Oral doxycycline for the prevention of postoperative trachomatous trichiasis in Ethiopia: a randomised, double-blind, placebo-controlled trial

01 May 2018
Habtamu E, Wondie T, Aweke S, Tadesse Z, Zerihun M, Gashaw B, Roberts CH, Kello AB, Mabey DCW, Rajak SN, Callahan EK, Macleod D, Weiss HA, Burton MJ

BACKGROUND: Trachomatous trichiasis is treated surgically to prevent sight loss. Unfavourable surgical outcomes remain a major challenge. We investigated the hypothesis that doxycycline might reduce the risk of postoperative trichiasis following surgery in patients with trachomatous trichiasis through anti-matrix metalloproteinase and anti-inflammatory activity.

METHODS: In this randomised, double-blind, placebo-controlled trial, adults (aged >18 years) with upper lid trachomatous trichiasis in association with tarsal conjunctive scarring were recruited through community-based screening and surgical outreach campaigns in Ethiopia. Individuals who had previously had eyelid surgery were excluded. Participants were randomly assigned (1:1), with random block sizes of four or six, to receive oral doxycycline (100 mg once a day) or placebo for 28 days immediately after trichiasis surgery. Randomisation was stratified by surgeon. Patients, investigators, surgeons, and all other study team members were masked to study group allocation and treatment. Participants were examined at 10 days, and 1, 6, and 12 months after surgery. The primary outcome was the cumulative proportion of individuals who developed postoperative trichiasis by 12 months. Primary analyses were done in all participants who attended at least one of the four follow-up assessments. Safety analyses were done in all participants who attended either the 10 day or 1 month follow-up assessments. This trial is registered with the Pan African Clinical Trials Registry, number PACTR201512001370307.

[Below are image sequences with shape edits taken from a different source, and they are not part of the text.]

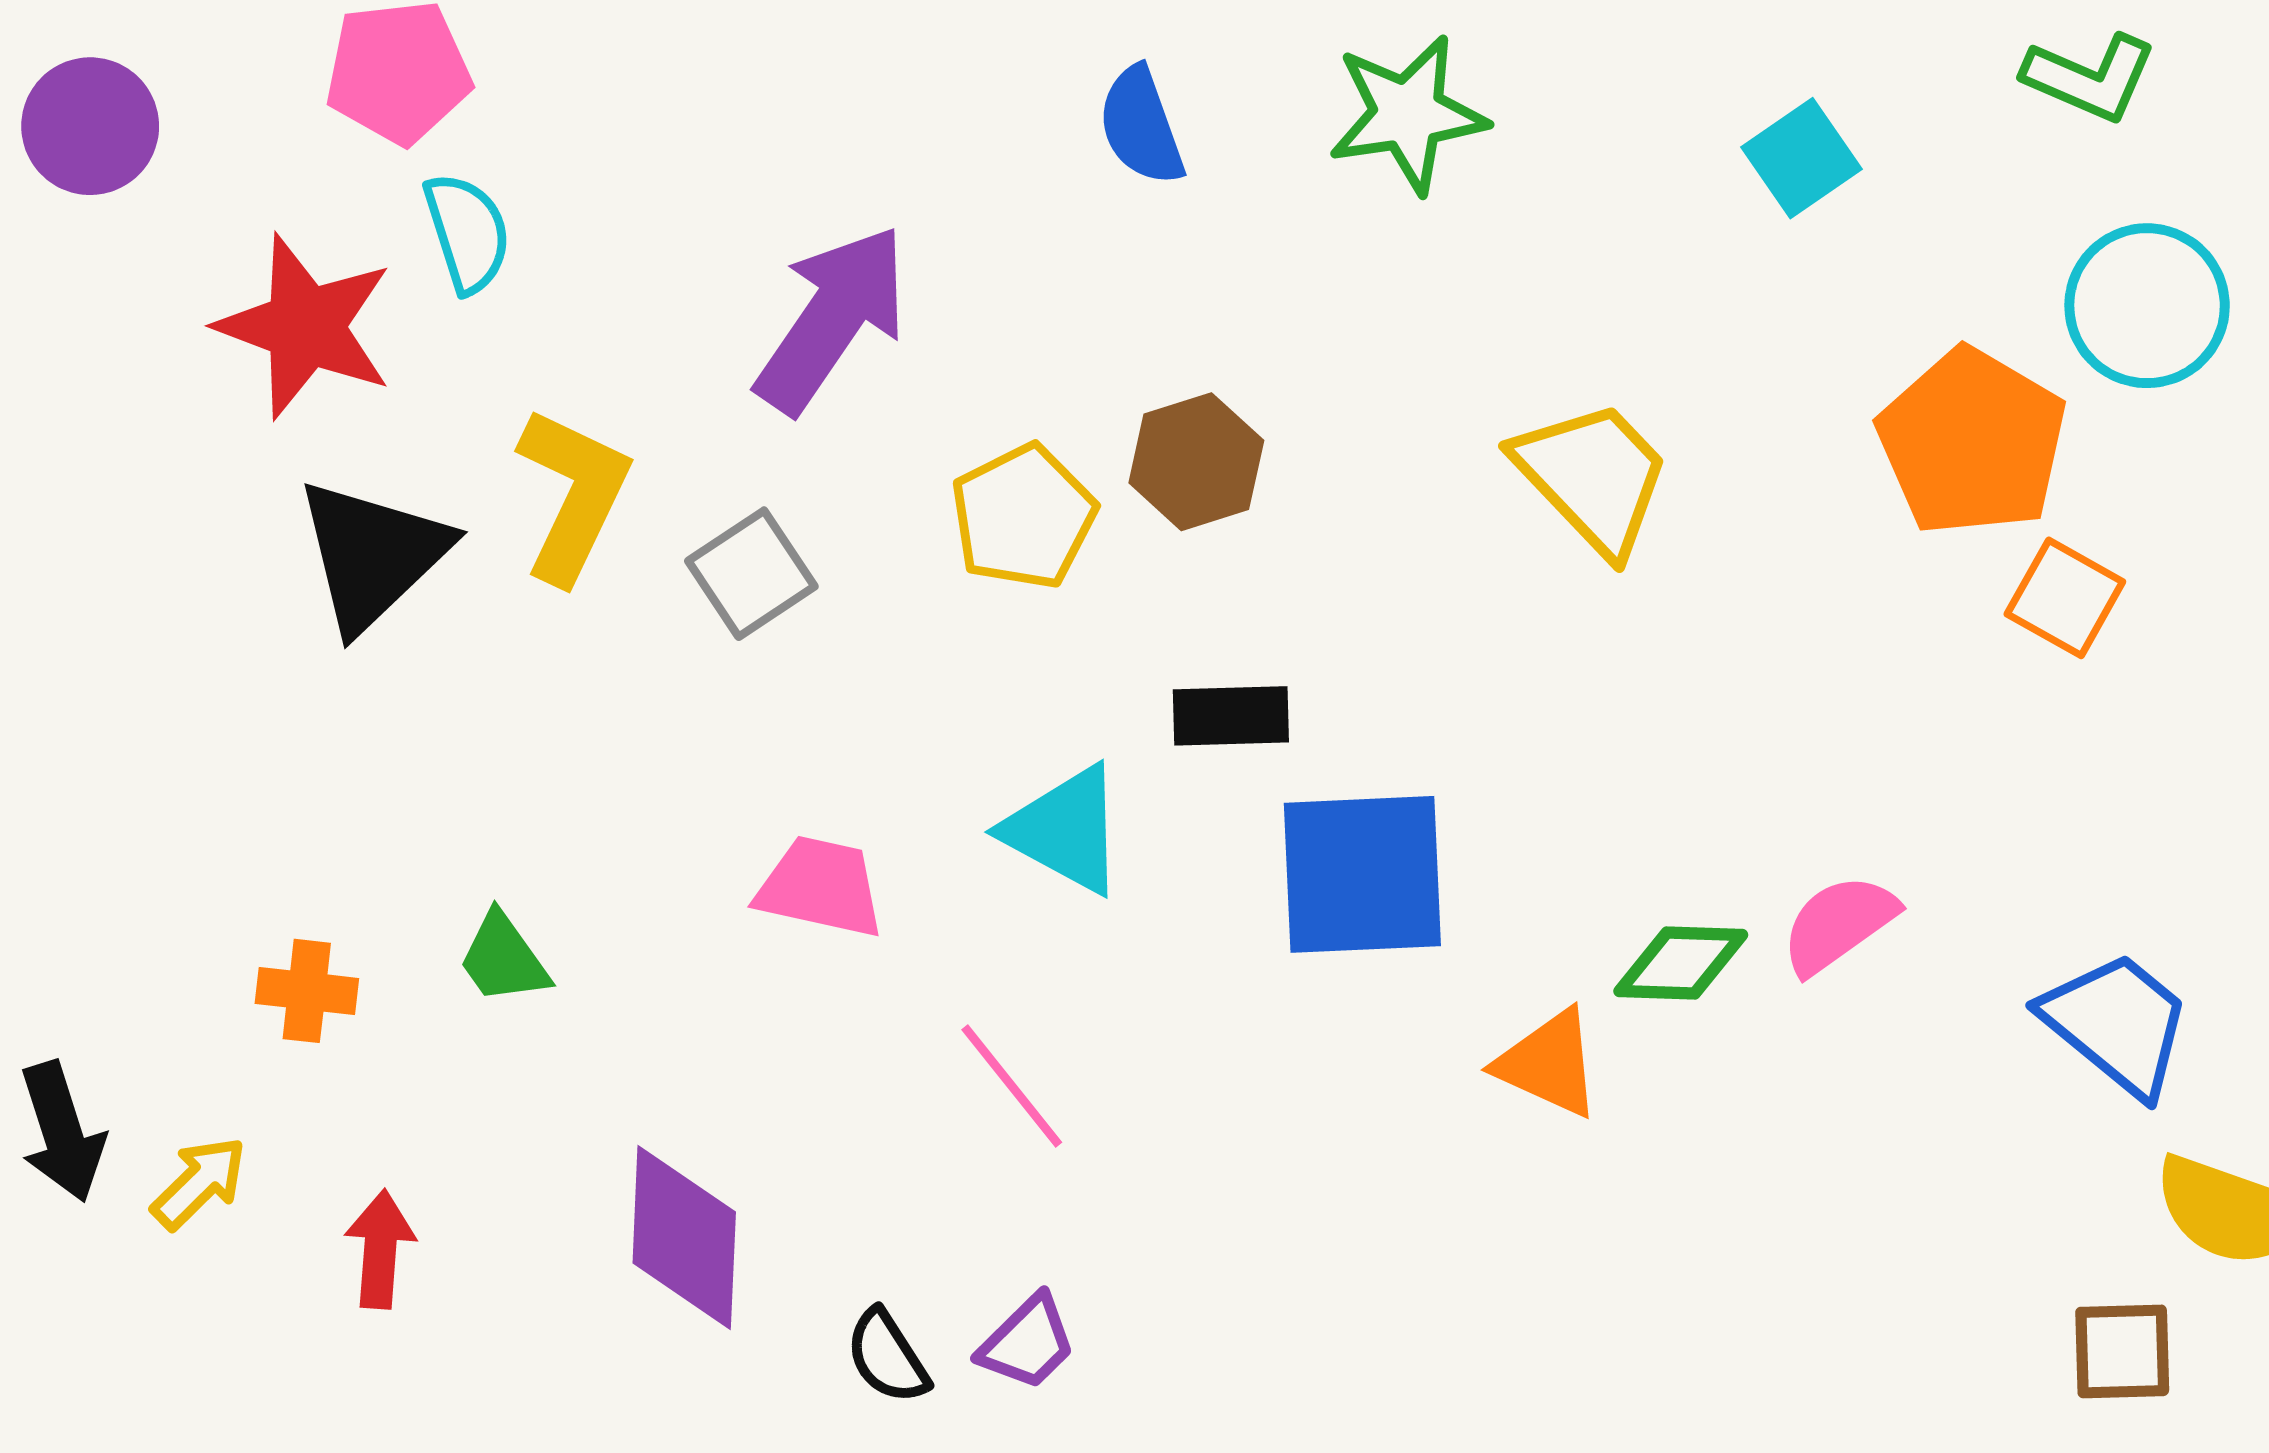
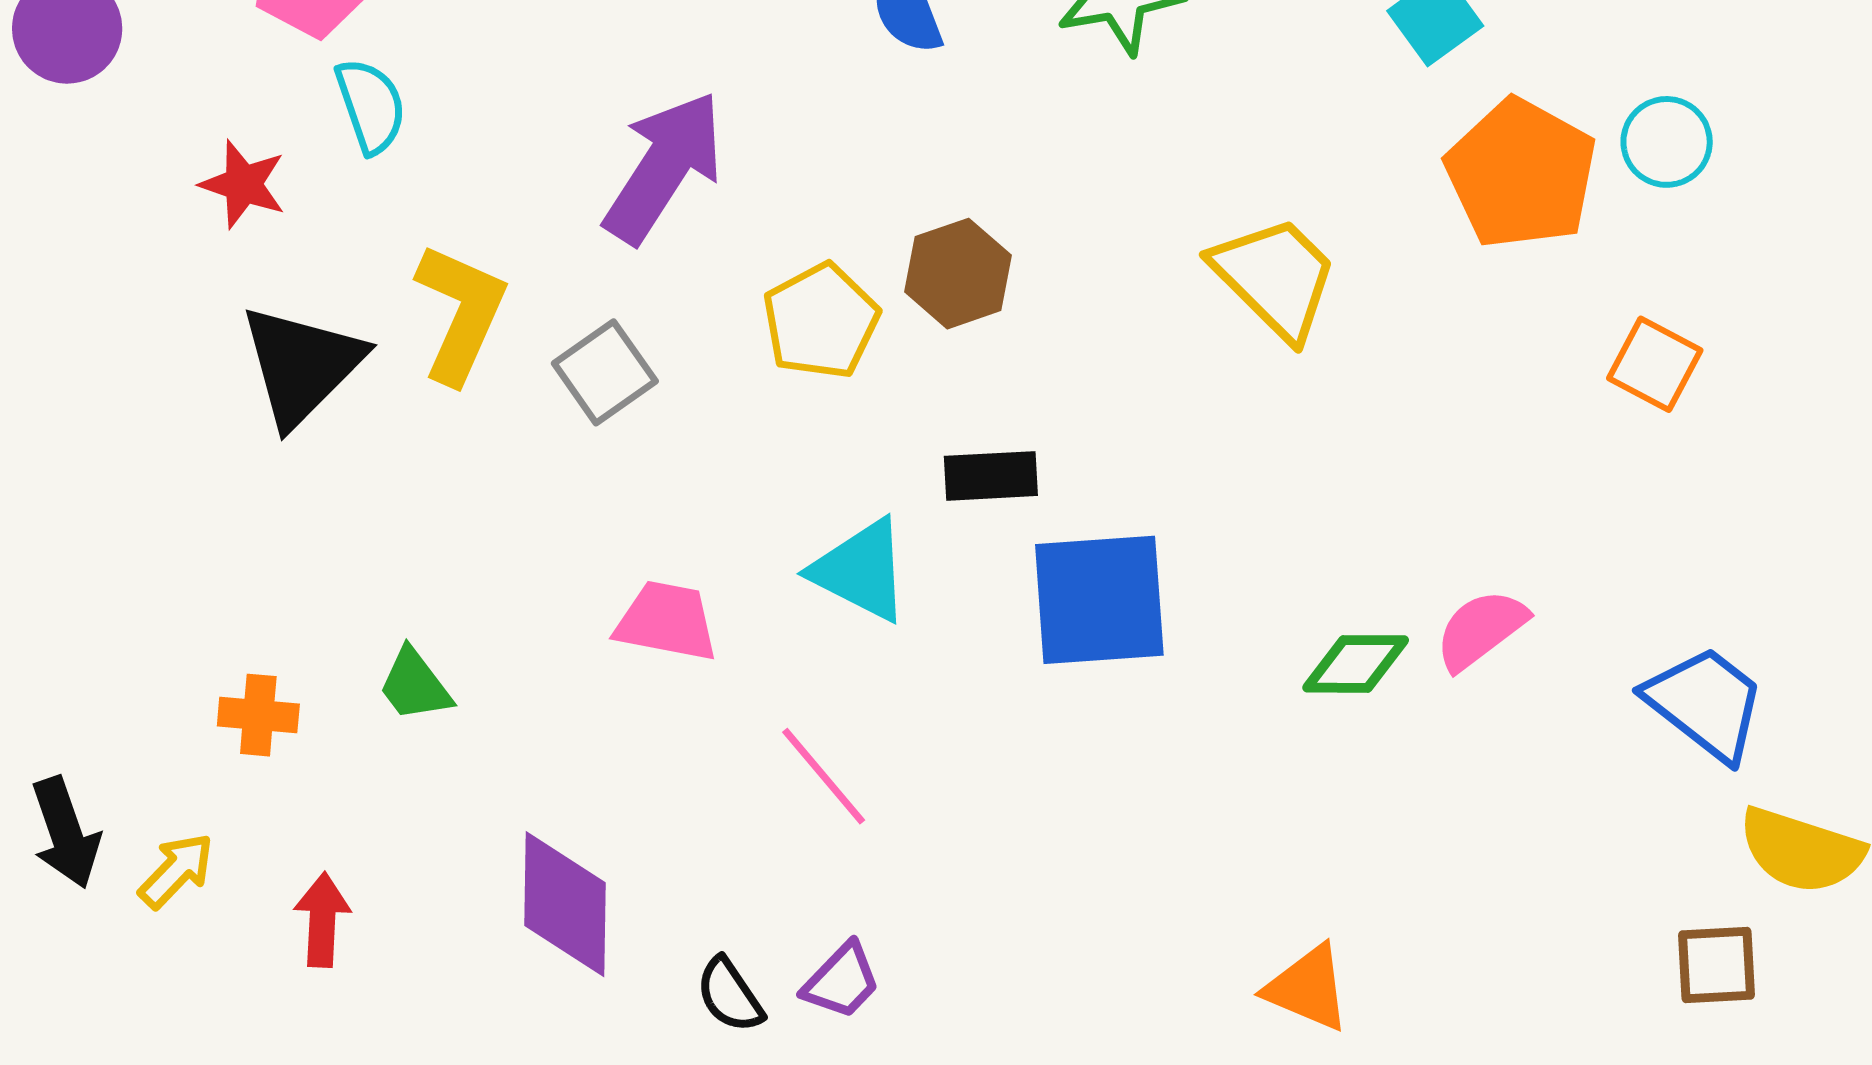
cyan circle: (2147, 306) -> (1667, 142), moved, size x0.7
red star: (305, 327) -> (243, 184), size x0.6
orange pentagon: (1972, 442) -> (1521, 174), moved
orange triangle: (1549, 1063) -> (1308, 988), moved

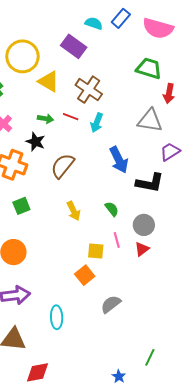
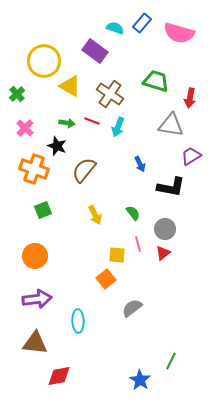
green trapezoid: (149, 68) -> (156, 81), moved
blue arrow: (119, 160) -> (140, 164), size x0.6
blue star: (119, 376) -> (140, 380), size x1.5

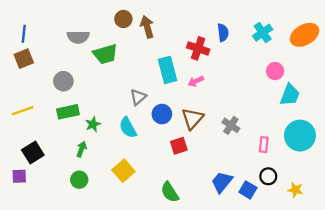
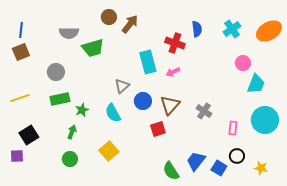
brown arrow: (147, 27) -> (130, 24), turned 54
green semicircle: (170, 192) -> (171, 171), moved

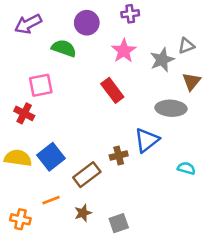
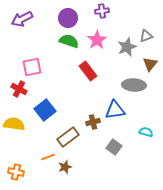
green semicircle: (64, 48) -> (69, 41), moved
blue triangle: (147, 140) -> (115, 110), turned 30
blue square: (51, 157) -> (45, 110), moved
orange line: (51, 200) -> (48, 157), moved
gray square: (119, 223) -> (114, 147), moved, turned -35

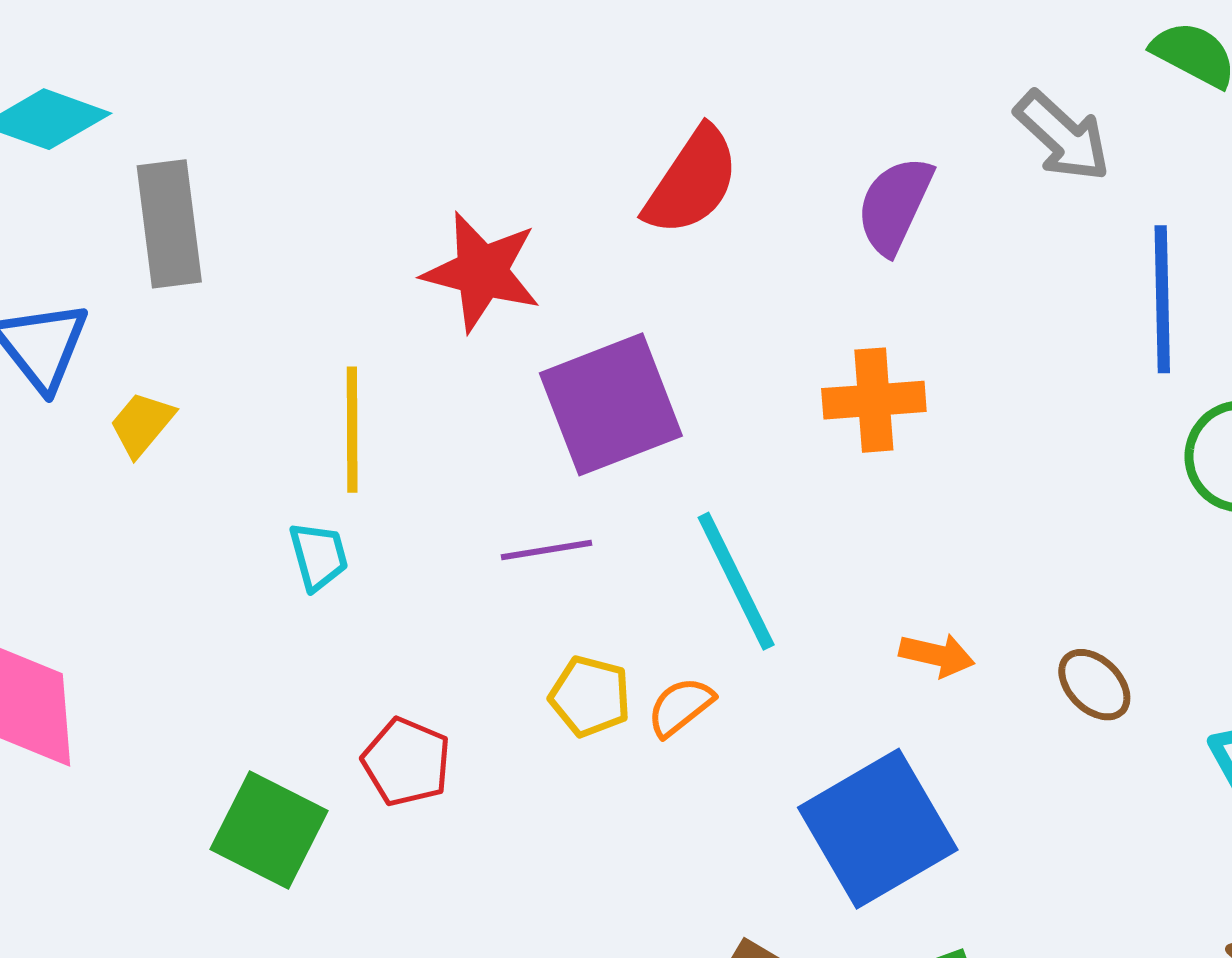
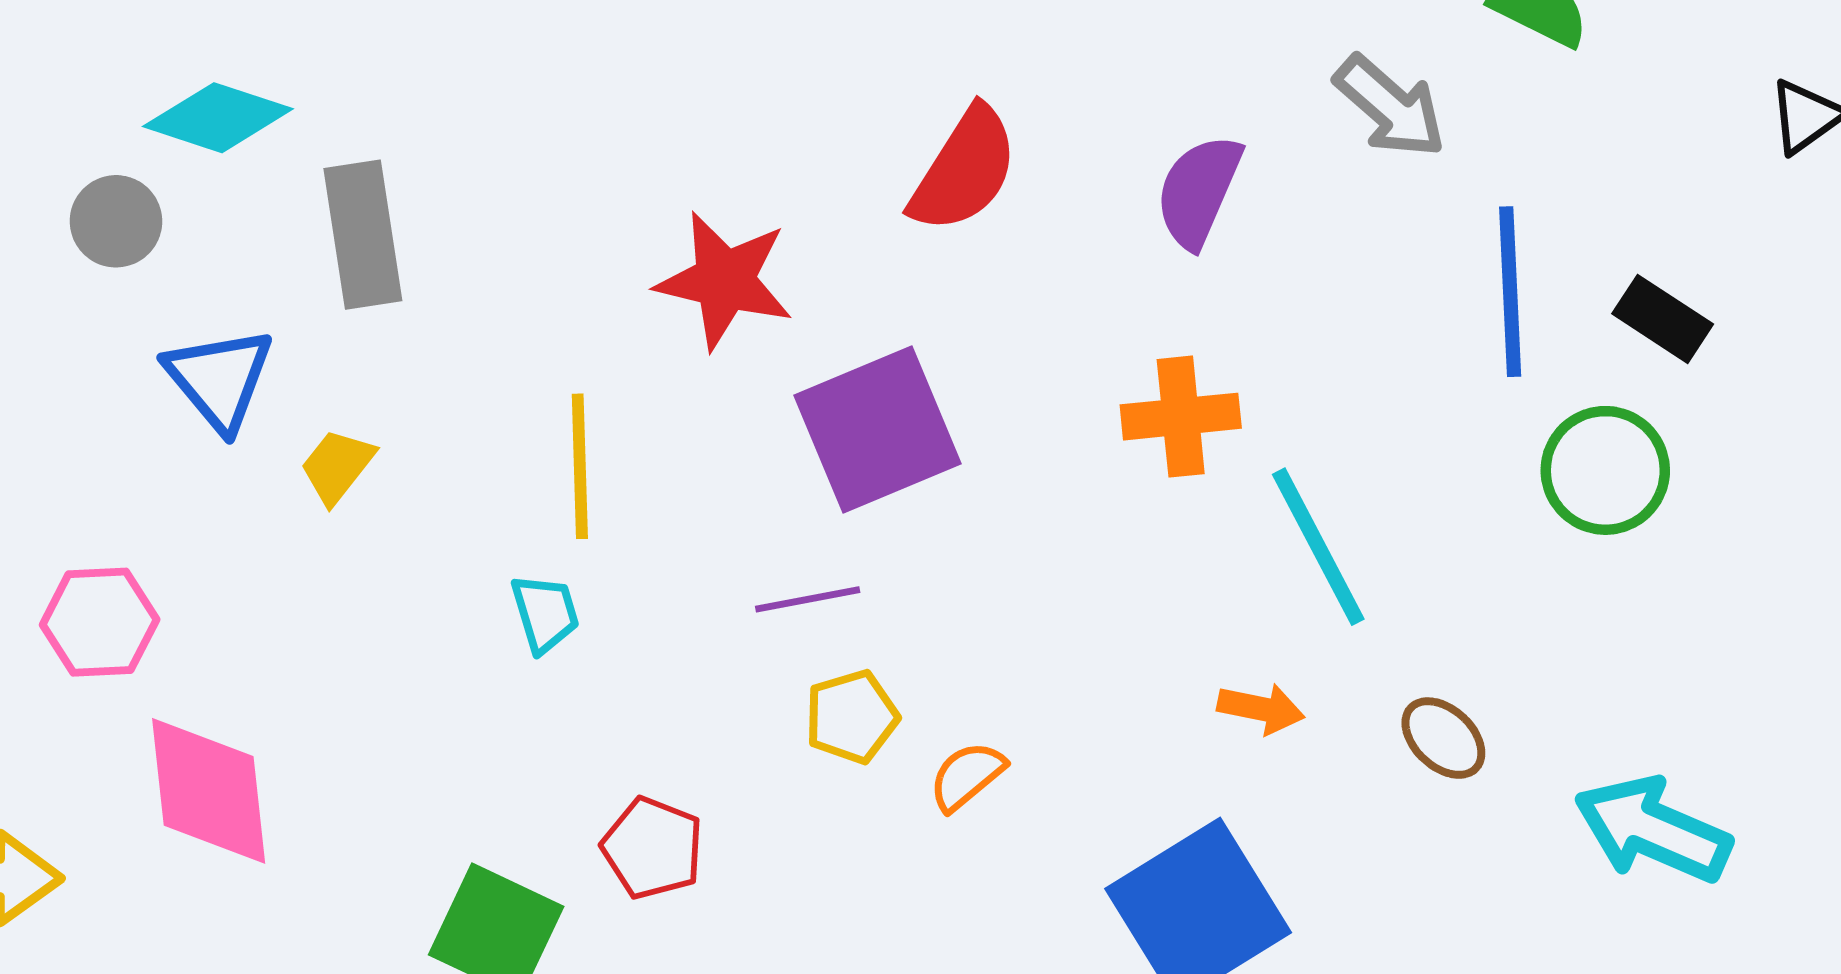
cyan line: (736, 581) -> (1318, 547), moved
yellow pentagon: (590, 696) -> (852, 717), moved, turned -30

FINDINGS: Between Dec 21, 2015, and April 6, 2016, 1000 patients with trichiasis were enrolled and randomly assigned to treatment (499 patients to doxycycline, 501 patients to placebo). All but one participant attended at least one follow-up assessment. Thus, 999 participants were assessed for the primary outcome: 498 in the doxycycline group and 501 in the placebo group. By month 12, 58 (12%) of 498 patients in the doxycycline group and 62 (12%) of 501 patients in the placebo group had developed postoperative trichiasis (adjusted odds ratio 0·91, 95% CI 0·61 to 1·34, p=0·63), with a risk difference of -0·5% (-4·5% to 3·5%). Significantly more patients in the doxycycline group had an adverse event than in the placebo group (18 [4%] of 498 vs six [1%] of 501; odds ratio 3·09, 95% CI 1·21-7·84; p=0·02). The most frequent adverse events in the doxycycline group were gastritis symptoms (n=9), constipation (n=4), and diarrhoea (n=4).

INTERPRETATION: Doxycycline did not reduce the risk of postoperative trichiasis and is therefore not indicated for the improvement of outcomes following trachomatous trichiasis surgery. Surgical programmes should continue to make efforts to strengthen surgical training and supervision to improve outcomes.